Spyros Vrontaras

Personal information
- Full name: Spyridon Vrontaras
- Date of birth: 11 December 1984 (age 41)
- Place of birth: Thessaloniki, Greece
- Height: 1.86 m (6 ft 1 in)
- Position: Goalkeeper

Youth career
- 2002–2004: Panthrakikos

Senior career*
- Years: Team / Apps / (Gls)
- 2004–2010: Panthrakikos / 61 / (0)
- 2010–2011: Xanthi / 0 / (0)
- 2011–2012: Fokikos / 22 / (0)
- 2012–2013: Panachaiki / 1 / (0)
- 2013: Panthrakikos / 6 / (0)
- 2013–2014: Kerkyra / 24 / (0)
- 2014–2016: Apollon Pontus / 20 / (0)
- 2016: Niki Volos / 6 / (0)
- 2016–2018: Panachaiki / 28 / (0)
- 2018: Kavala / 0 / (0)
- 2019–2022: Aiolikos / 33 / (0)
- 2022–2023: Olympiacos Volos / 0 / (0)
- 2023: Magnisiakos
- 2024–2025: Anagennisi Mantoudi

= Spyros Vrontaras =

Greek footballer

Spyros Vrontaras (Σπύρος Βρονταράς; born 11 December 1984) is a Greek football who plays as a goalkeeper.

==Career==
Born in Thessaloniki, Vrontaras began playing football for Panthrakikos in 2004, winning 2 elevations from Gamma Ethniki to Super League Greece with the team.
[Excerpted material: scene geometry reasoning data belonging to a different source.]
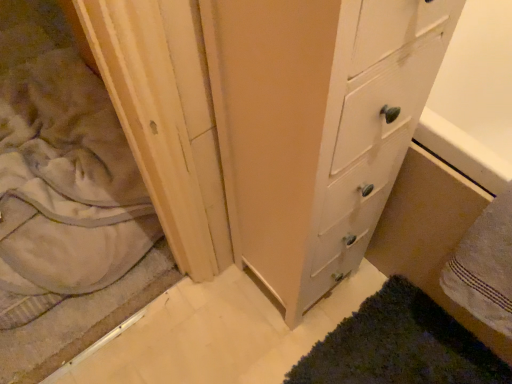 Question: In terms of size, does beige soft fabric at left appear bigger or smaller than dark green shaggy bath mat at lower right?

Choices:
 (A) big
 (B) small

Answer: (A)

Question: Is beige soft fabric at left in front of or behind dark green shaggy bath mat at lower right in the image?

Choices:
 (A) behind
 (B) front

Answer: (A)

Question: Which object is positioned closest to the white textured towel at lower right?

Choices:
 (A) white wood chest of drawers at center
 (B) dark green shaggy bath mat at lower right
 (C) beige soft fabric at left

Answer: (B)

Question: Estimate the real-world distances between objects in this image. Which object is farther from the white textured towel at lower right?

Choices:
 (A) white wood chest of drawers at center
 (B) dark green shaggy bath mat at lower right
 (C) beige soft fabric at left

Answer: (C) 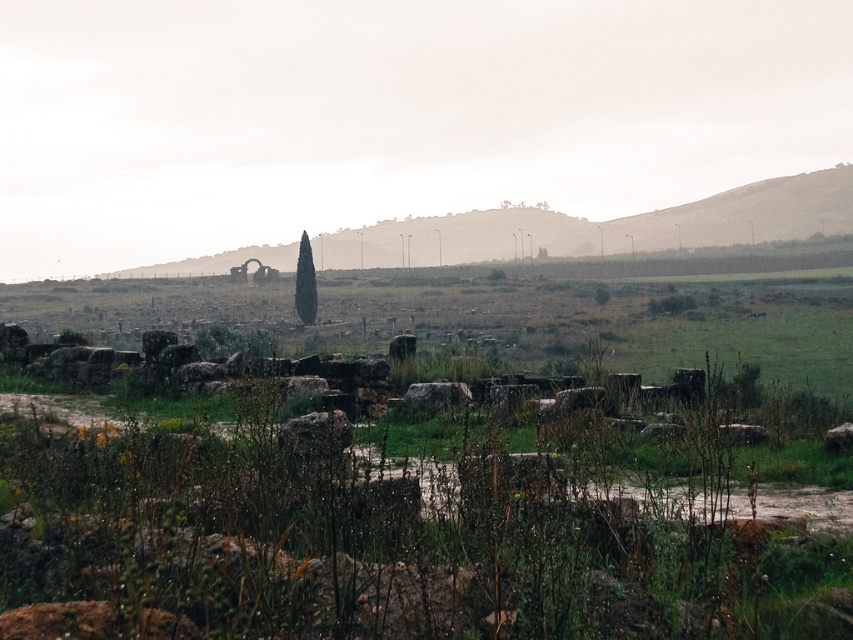 Question: Which point appears farthest from the camera in this image?

Choices:
 (A) (196, 268)
 (B) (309, 312)

Answer: (A)

Question: Can you confirm if rustic stone hillside at upper center is positioned above green leafy tree at center?

Choices:
 (A) yes
 (B) no

Answer: (A)

Question: Which point is farther from the camera taking this photo?

Choices:
 (A) (846, 211)
 (B) (312, 296)

Answer: (A)

Question: Observing the image, what is the correct spatial positioning of rustic stone hillside at upper center in reference to green leafy tree at center?

Choices:
 (A) below
 (B) above

Answer: (B)

Question: Which point is closer to the camera?

Choices:
 (A) (309, 308)
 (B) (445, 257)

Answer: (A)

Question: Does rustic stone hillside at upper center have a smaller size compared to green leafy tree at center?

Choices:
 (A) no
 (B) yes

Answer: (A) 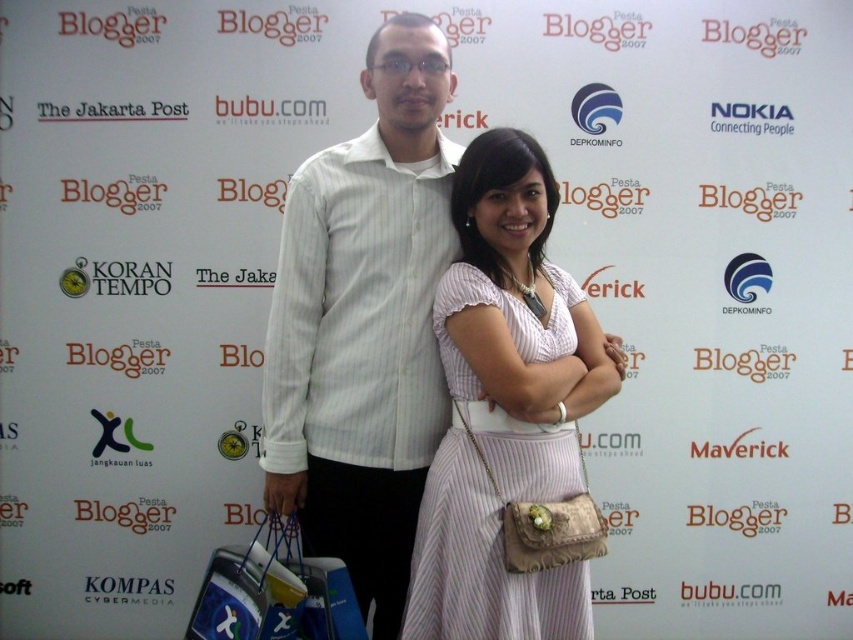 You are standing in front of the Pesta Blogger 2007 backdrop and notice two points marked on it. The points are labeled as point 1 at coordinates (428, 326) and point 2 at (349, 614). Which point is closer to you?

Point 1 at coordinates (428, 326) is closer to you because it is further to the viewer than point 2 at (349, 614).

You are a photographer taking a picture of the white striped shirt at center and the blue fabric shopping bag at lower left. Which object is closer to the camera?

The white striped shirt at center is closer to the camera because the blue fabric shopping bag at lower left is behind it.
After two seasons in Super League with Panthrakikos, he signed a professional contract with Xanthi when Panthrakikos relegated to Beta Ethniki. After one season with no entries he became a free agent. In 2012, he signed a six months professional contract with Fokikos after a good season, and in the summer of 2012 signed a professional contract for Panahaiki. Vrontaras left Panachaiki in January 2013 and returned to Panthrakikos.

On 30 September 2019, Vrontaras joined Aiolikos.